I've recently come across a popular article by Peter Norvig on basic spelling correction at How to Write a Spelling Corrector
Peter Norvig implemented a clever algorithm in 21 of Python code and there are now implementations in many other languages.
I first noticed that the first Java implementation is embarrassingly large at 372 lines of code. And the second java implementation clocking in at 35 lines of code.
So let's see how this looks like in Java 8.
23 lines of code. ( I assume we are counting non empty lines only and exclude the import statements )
I tried to use the modern concepts like Streams, and except loading the dictionary this looks like it's written in a functional style.

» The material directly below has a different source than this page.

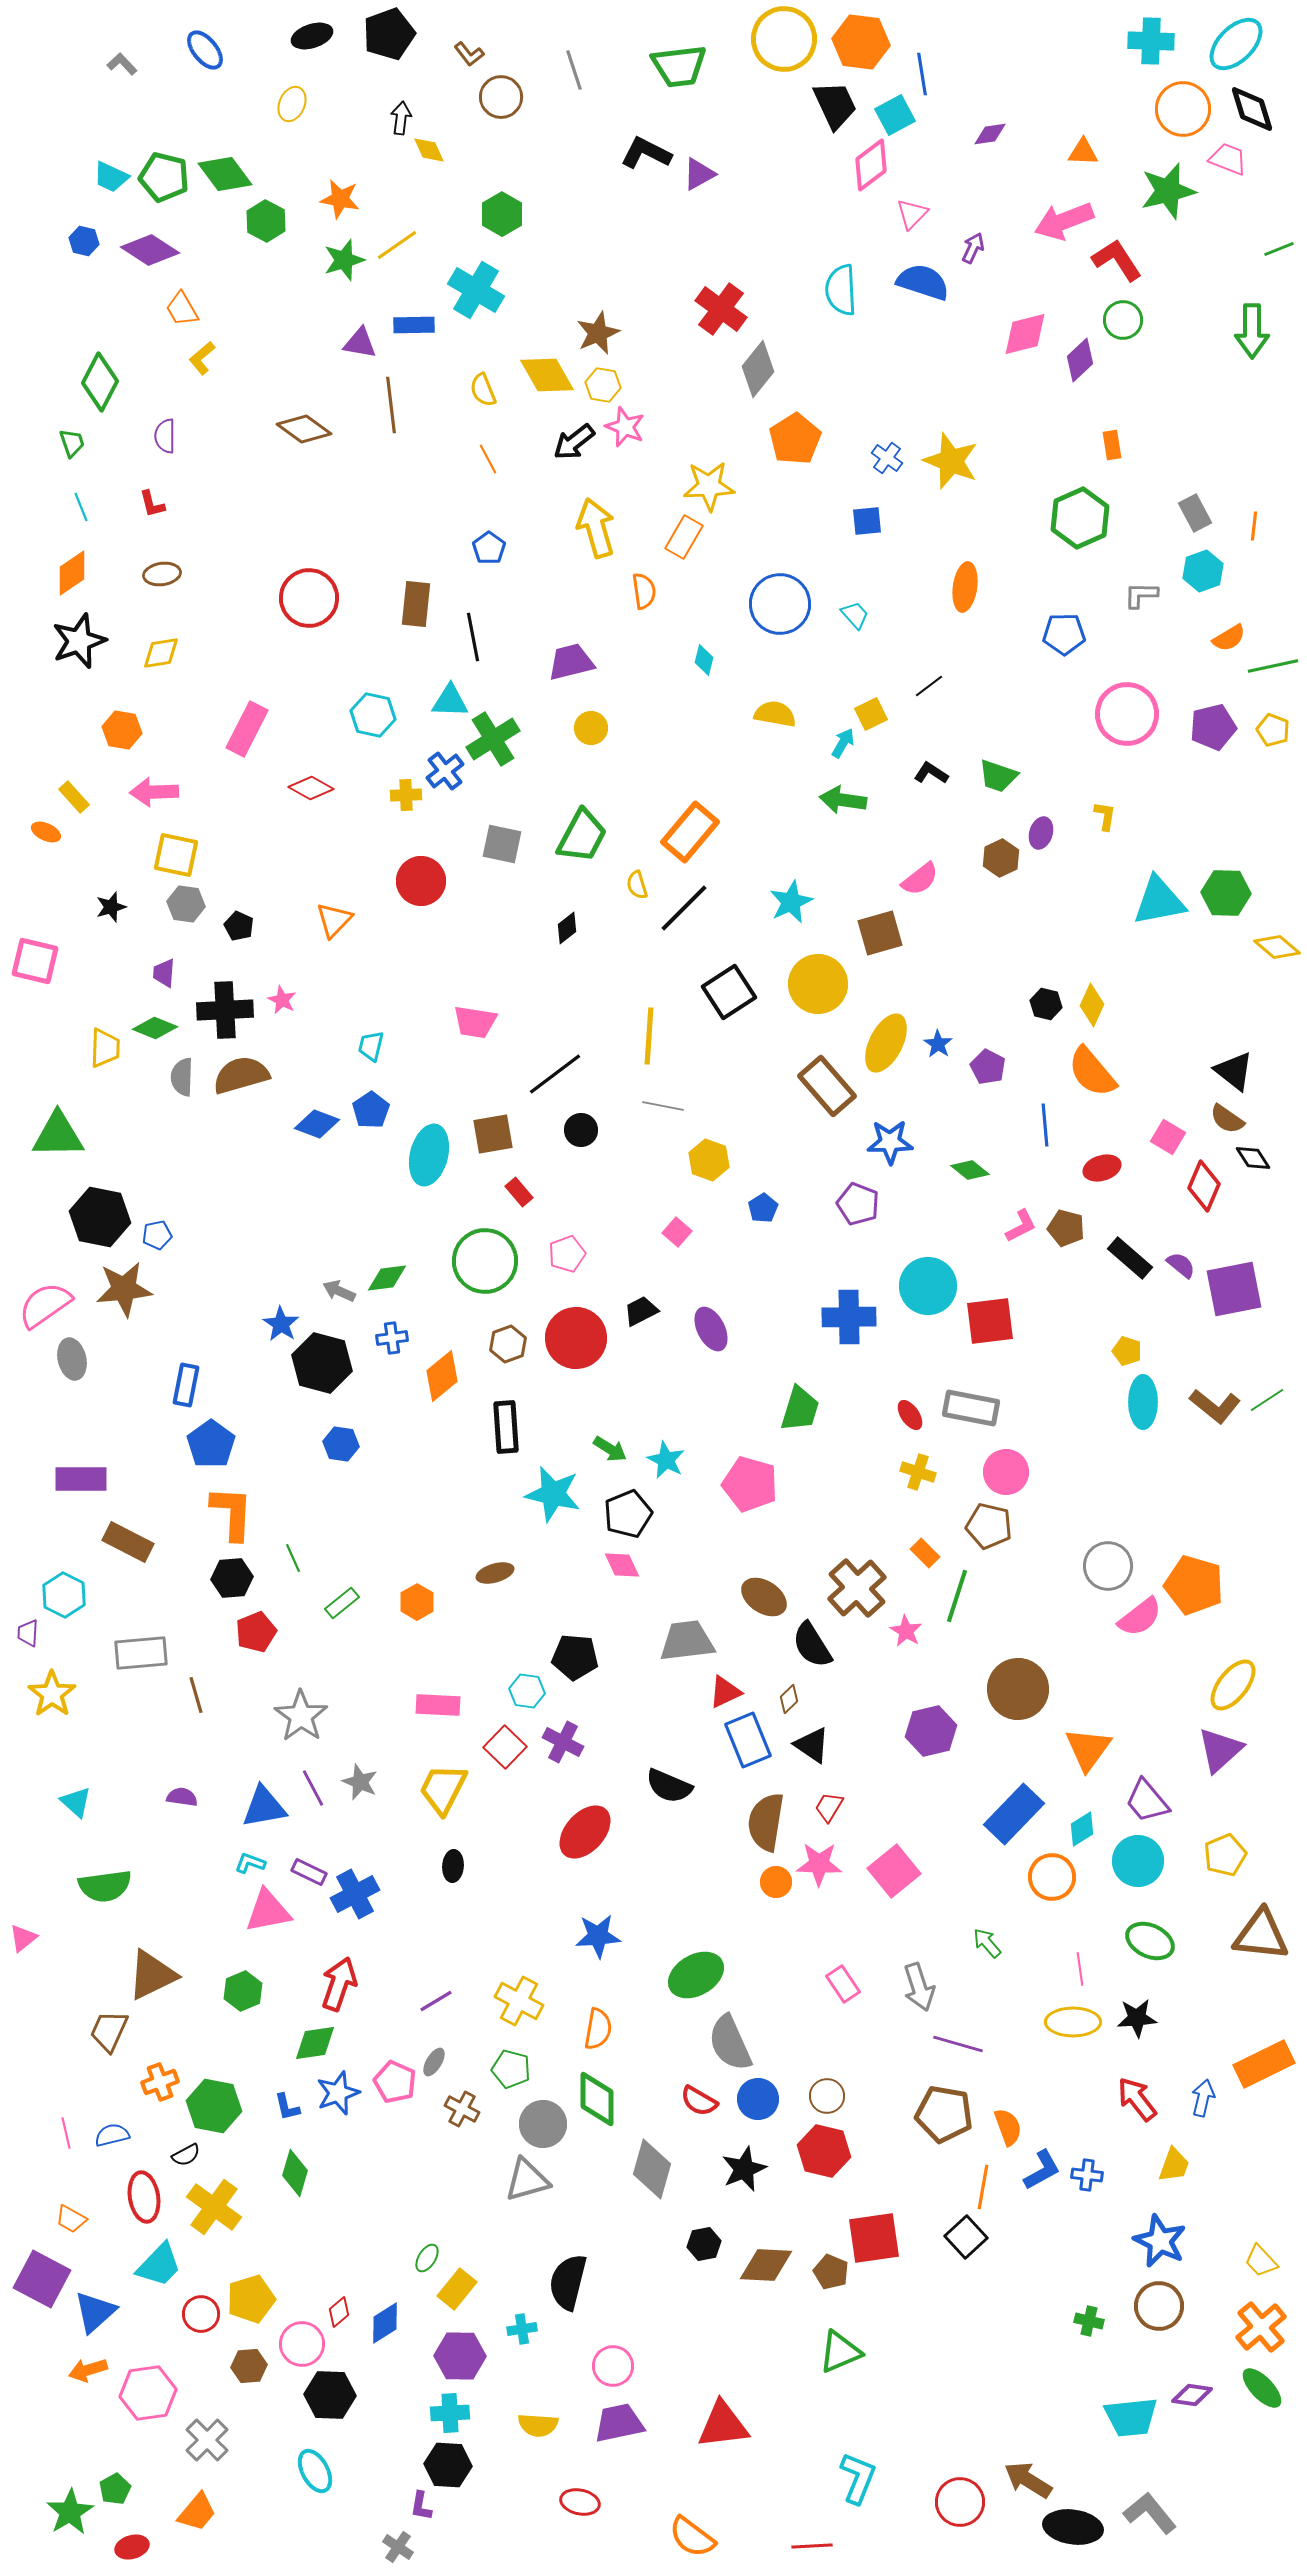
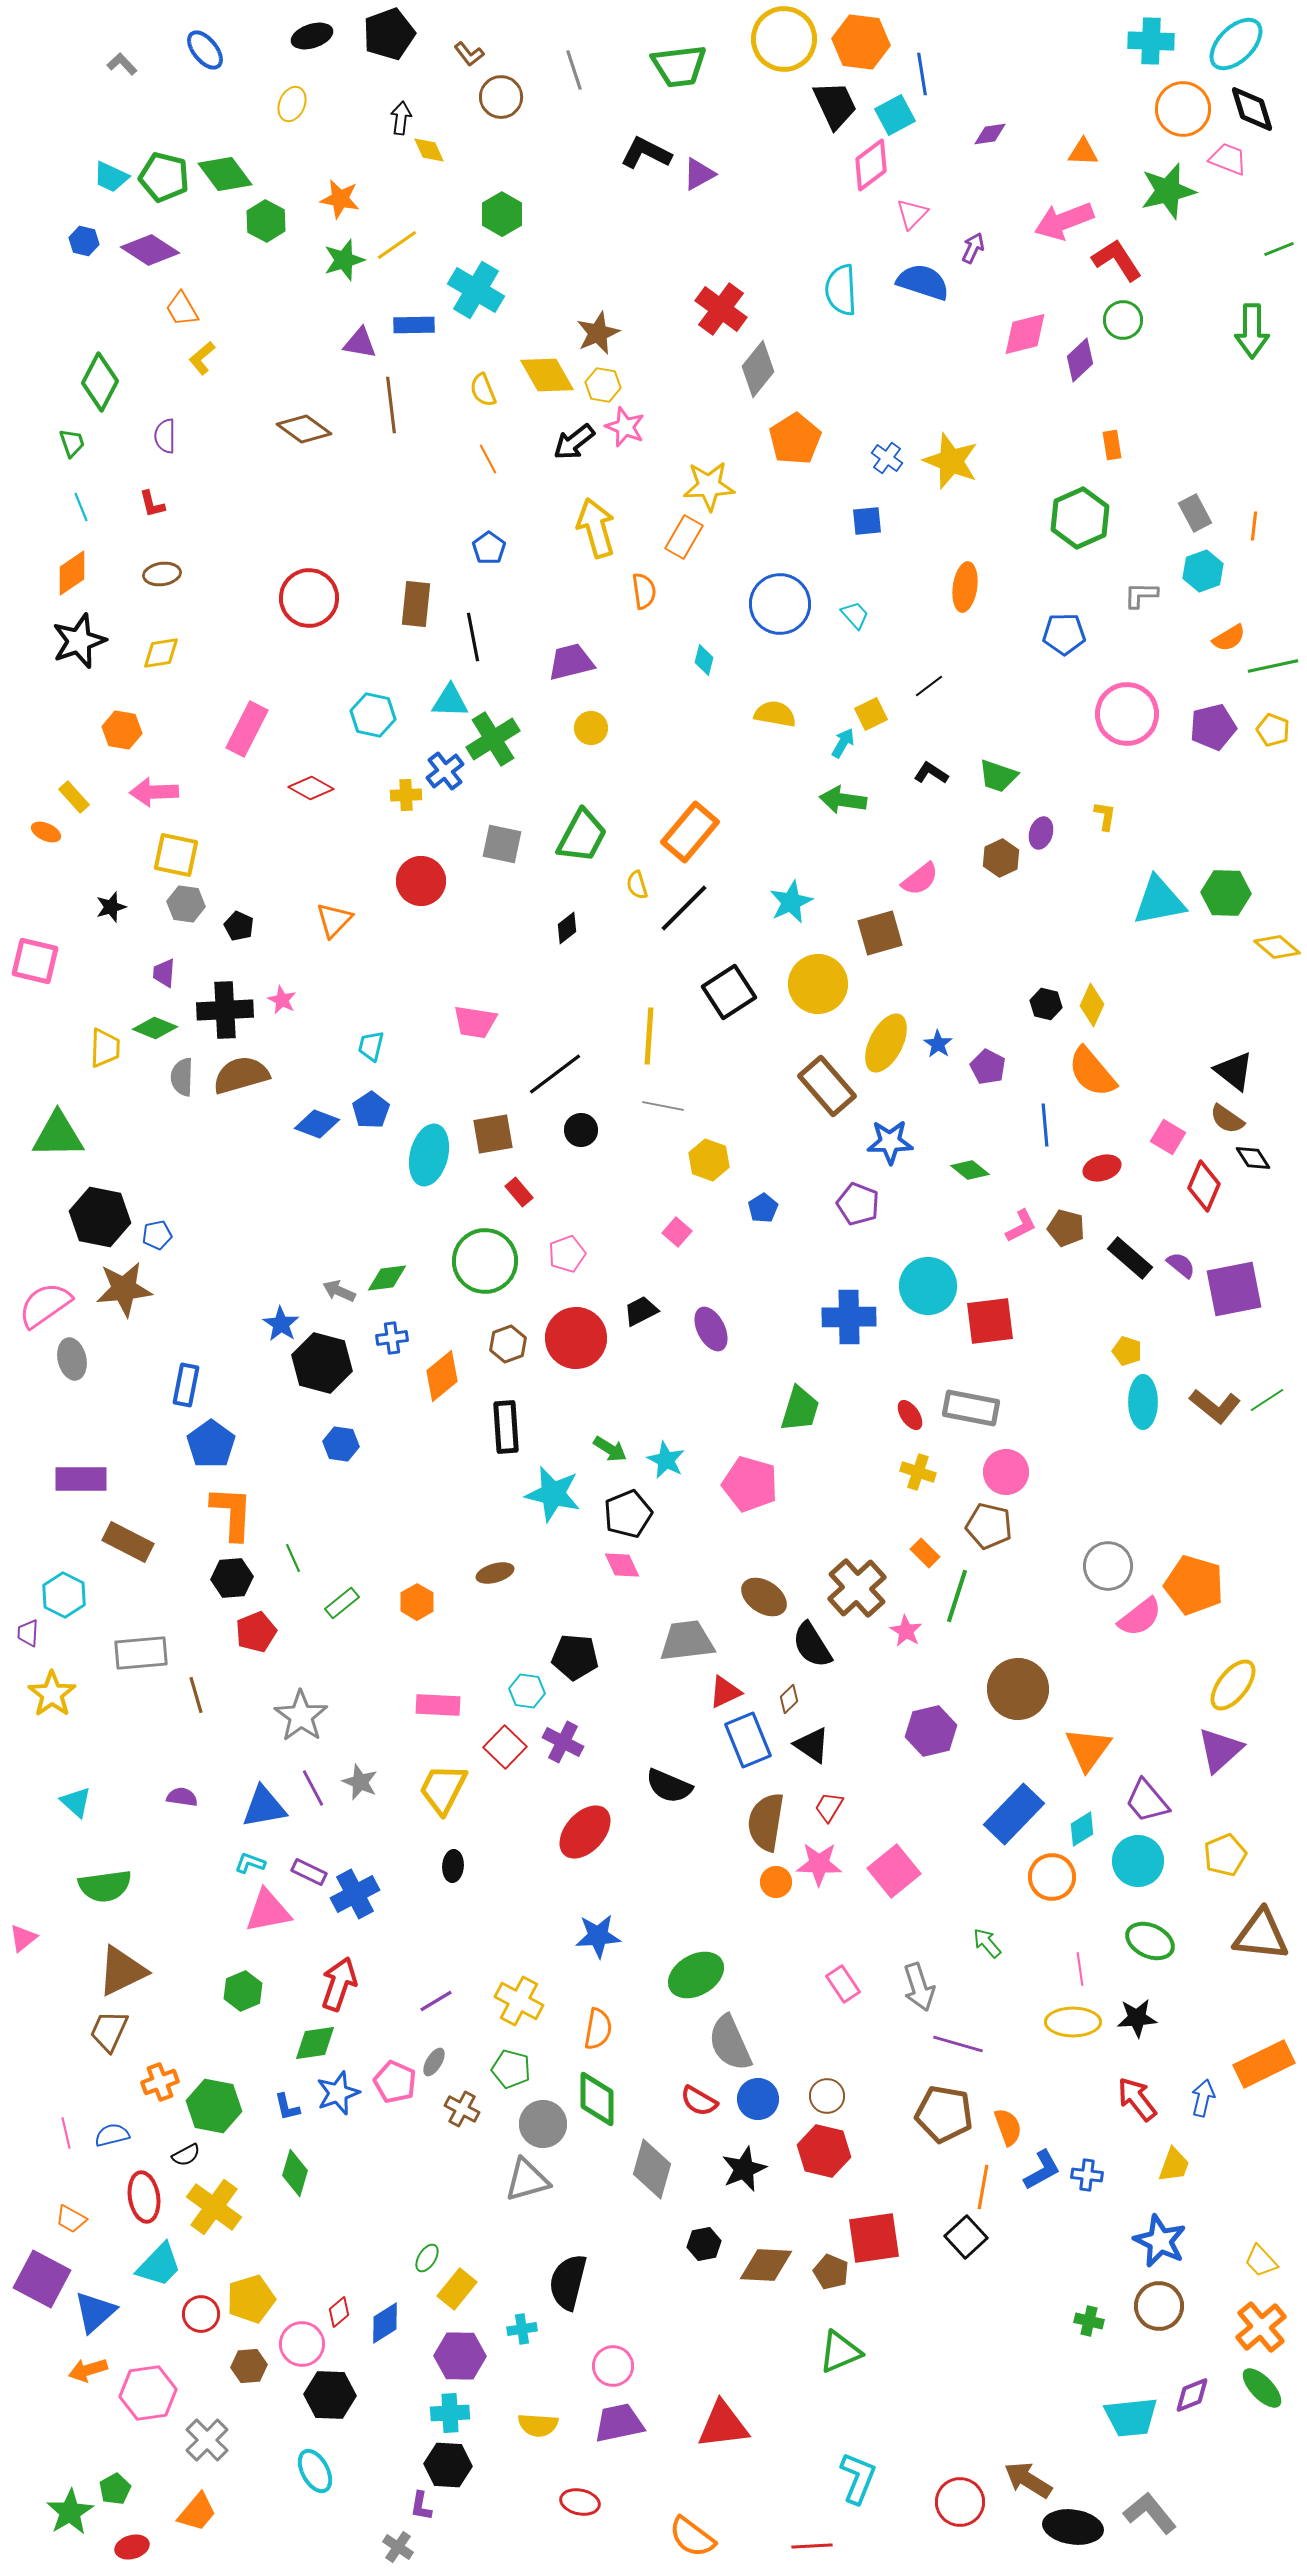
brown triangle at (152, 1975): moved 30 px left, 4 px up
purple diamond at (1192, 2395): rotated 30 degrees counterclockwise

It's also thread-safe, which is nice. Obviously, this is Java and it's object oriented. You could have multiple instances using different dictionaries.
Also, I'm afraid to say, that being Java, this turned out being embarrassingly slow.
Tested on a 2015 MacBook Pro.
Original Python code
-
cpython 2.7 11s
-
PyPy 2.7 5s
My Java 8 code
- Java 1.8.0_73-b02 21s
Likely due to slow string operations. This could be made much faster in Java, but would also require more code.
/**
* Java 8 Spelling Corrector.
* Copyright 2016 Peter Kuhar.
*
* Open source code under MIT license: http://www.opensource.org/licenses/mit-license.php
*/
import java.nio.file.*;
import java.util.*;
import java.util.stream.*;
public class Spelling {
private Map<String,Integer> dict = new HashMap<>();
public Spelling(Path dictionaryFile) throws Exception{
Stream.of(new String(Files.readAllBytes( dictionaryFile )).toLowerCase().replaceAll("[^a-z ]","").split(" ")).forEach( (word) ->{
dict.compute( word, (k,v) -> v == null ? 1 : v + 1 );
});
}
Stream<String> edits1(final String word){
Stream<String> deletes = IntStream.range(0, word.length()) .mapToObj((i) -> word.substring(0, i) + word.substring(i + 1));
Stream<String> replaces = IntStream.range(0, word.length()) .mapToObj((i)->i).flatMap( (i) -> "abcdefghijklmnopqrstuvwxyz".chars().mapToObj( (c) -> word.substring(0,i) + (char)c + word.substring(i+1) ) );
Stream<String> inserts = IntStream.range(0, word.length()+1).mapToObj((i)->i).flatMap( (i) -> "abcdefghijklmnopqrstuvwxyz".chars().mapToObj( (c) -> word.substring(0,i) + (char)c + word.substring(i) ) );
Stream<String> transposes = IntStream.range(0, word.length()-1).mapToObj((i)-> word.substring(0,i) + word.substring(i+1,i+2) + word.charAt(i) + word.substring(i+2) );
return Stream.of( deletes,replaces,inserts,transposes ).flatMap((x)->x);
}
Stream<String> known(Stream<String> words){
return words.filter( (word) -> dict.containsKey(word) );
}
String correct(String word){
Optional<String> e1 = known(edits1(word)).max( (a,b) -> dict.get(a) - dict.get(b) );
Optional<String> e2 = known(edits1(word).map( (w2)->edits1(w2) ).flatMap((x)->x)).max( (a,b) -> dict.get(a) - dict.get(b) );
return dict.containsKey(word) ? word : ( e1.isPresent() ? e1.get() : (e2.isPresent() ? e2.get() : word));
}
}